I've not read Jerzy Kosinski before now. I was browsing books at the "Unoppressive Non- Imperialist Bargain Bookshop" on Carmine Street, when his 1965 novel The Painted Bird caught my eye. I liked the poetic title, and the idea that I could immerse myself in a tense story of a young boy's survival following being abandoned by his parents in World War II. Who doesn't want to read an inspiring yarn like that from time to time? The "gypsy or Jewish stray" as he's called, moves through villages that reviewers assumed were scattered throughout Poland. He moves through winters wearing nothing but scraps of rags and various pieces of animal hides, witnessing and being the victim of unimaginable cruelty. His keepers are many, and each more imaginatively cruel than the previous one. No sooner after being taken in by a random farmer at the insistence of a priest would the cruelty cycle begin again. The exception was Kasinski's Old Woman Sage archetype, who appears as several different characters in the book. Each time, she's knowledgable about homeopathic witchery (the childlike confidence he has in her time again is chilling, because in reality she makes potions and lotions with removed abscesses, animal parts, etc.). The Sages care for the boy, but the small comforts can never last as each one moves from one horrific fate to the next.
I put it down a few times, but kept going back, thinking that if I could finish it, the senselessness of the violence might come to an end and move into a field of philosophic reflection and human redemption, a la Victor Frankl. It just couldn't keep going in this way.
After moving through the first few chapters, I began to research Kosinski's history a bit. The only thing I'd been exposed to growing up was his film Being There, with Peter Sellers, which I barely remember but remember liking. His introduction to this edition of The Painted Bird had been odd; he basically defended the fact that it was meant to be a work of fiction, not autobiographical, and that he and his family had endured so much hatred following the publication that he'd had to move his mother to another town. He wrote a lot about how his wife was dying, and that was so off topic that it seemed like he was trying to garner his readers' sympathies before they even cracked the story.

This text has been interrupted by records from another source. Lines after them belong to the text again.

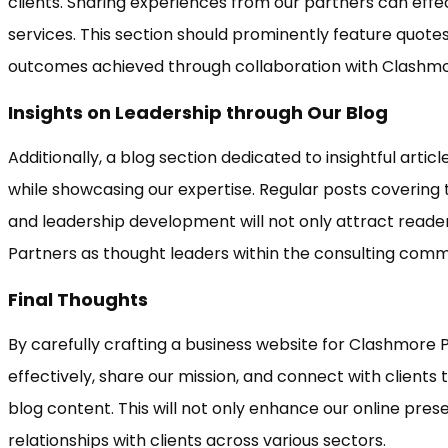
clients. Sharing experiences from our partners can eff
services. This section should prominently feature quotes
outcomes achieved through collaboration with Clashmo
Insights on Leadership through Our Blog
Additionally, a blog section dedicated to insightful artic
while showcasing our expertise. Regular posts covering 
and leadership development will not only attract reade
Partners as thought leaders within the consulting comm
Final Thoughts
By carefully crafting a business website for Clashmore 
effectively, share our mission, and connect with clients
blog content. This will not only enhance our online prese
relationships with clients across various sectors.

It didn't take long to get through the first few grafs of his Wiki biography to realize he was exposed as a fraud, time and time again, and even considered a psychotic borderline personality. In his mini bio was an anecdote about his literary life of lingering at elegant dinner parties with book editors waxing on about his horrific youth and tales of survival during WW2.
Such realizations made me want to put the book down, because suddenly the stomach churning cruelty and abuse were formed not from his own history, but from his imagination. Finishing the book was an exercise of endurance on my part, but I wanted to finish it so I could find out if there was any redeeming aspect to humanity whatsoever for his suffering protagonist. What would I glean about survival and humanity after putting his book down? When would the relief come? At the midway point of the story, the boy becomes a mute, but regains his voice in the end, so at least there's that. I was glad to hear him utter sounds again, to literally come back to life again from his horrors, in the last pages. But I also felt like burning the book, literally setting it on fire and watching it turn to ash.
I felt that way after seeing the 1995 film Seven, too-- that it depicted such gratuitous horror that it seemed a waste of resources to put it into the world. The film wasn't created or shaped to make people act on good will or kindness; it seemed to me that it was irresponsibly put out into the world just to make money depicting senseless violence and sociopathic disconnect. Seven gruesome murders based on seven deadly sins; well, Kosinski trumps that with probably 7,000. It's no wonder to me that he could no longer tolerate his life and committed suicide in 1991.